The Colombian Designer You Need to Know

Silvia Tcherassi's sartorial flare is well-known in Cartagena and Miami. Now, she's sweeping New York.

Silvia Tcherassi's sartorial flare is well-known in Cartagena and Miami. Now, she's sweeping New York.

Inside a sunlit suite at the Bowery Hotel in New York City, Colombian fashion designer Silvia Tcherassi emerges from packed clothing racks to greet me with a peck on the cheek. Her large, gold-framed cameo earrings bounce side to side as she presents her resort 2018 collection, which, like Tcherassi herself, is as stately as it is animated. “We’re making a lot of changes in the company,” she says, signaling at her 23-year-old son, Mauricio, the company’s director of innovation, as her daughter, Sofía, 19, dresses a model for an impromptu Instagram photo shoot. Tcherassi’s multifaceted brand is a family affair.

Silvia Tcherassi's atelier in Coral Gables, Florida.

Silvia Tcherassi’s ready-to-wear label launched in 1987 and has evolved into a lifestyle powerhouse that now includes 16 ready-to-wear stores, a home collection, and two boutique hotels. In 2017, Tcherassi launched a new e-commerce store to adapt to the digital retail landscape, while opening the Silvia Tcherassi Atelier, dedicated to evening and bridalwear, in a 1,900-square-foot store in Coral Gables, Florida, that is adjacent to her mainline boutique in Merrick Park. 2017 was also the year when the designer’s resort 2018 collection hit the runway at Miami Fashion Week, receiving glowing reviews from both local fashion press and Women’s Wear Daily. In essence, she has reached new heights on the seemingly insurmountable international fashion scene—for the true and simple reason that the world outside of it gives her endless creative strength.

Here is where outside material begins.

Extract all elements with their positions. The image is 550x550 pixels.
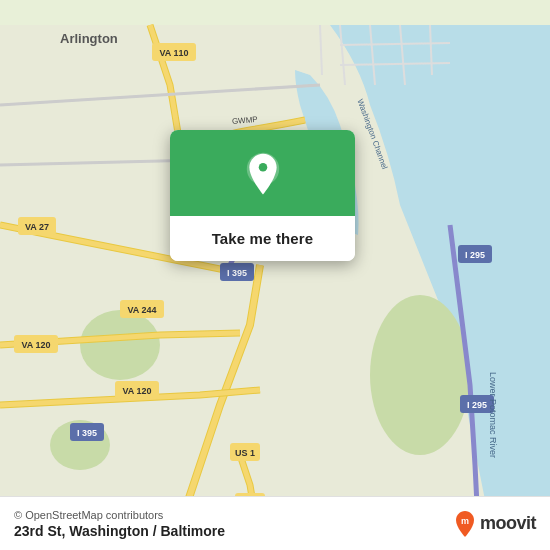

Like her customers, Tcherassi is a jet-setter. “For me, fashion doesn’t have a nationality,” she says. “Fashion is global.” Her design sensibility expresses an international approach to dressing. In her resort 2018 collection, familiar patterns like gingham and polka dots live alongside stylized floral motifs on voluminous blouses, deconstructed outerwear, and elegant maxis that read Capri, Italy, as easily as they do Cartagena or Coral Gables—a direct reflection of the amount of time she spends to-ing and fro-ing. Tcherassi personally oversees the development of her textiles in Como, Italy, and frequently visits her in-house production facilities in Colombia. But Tcherassi’s empire is mainly run from her chosen headquarters in Miami.

Tcherassi's hotel in Cartagena.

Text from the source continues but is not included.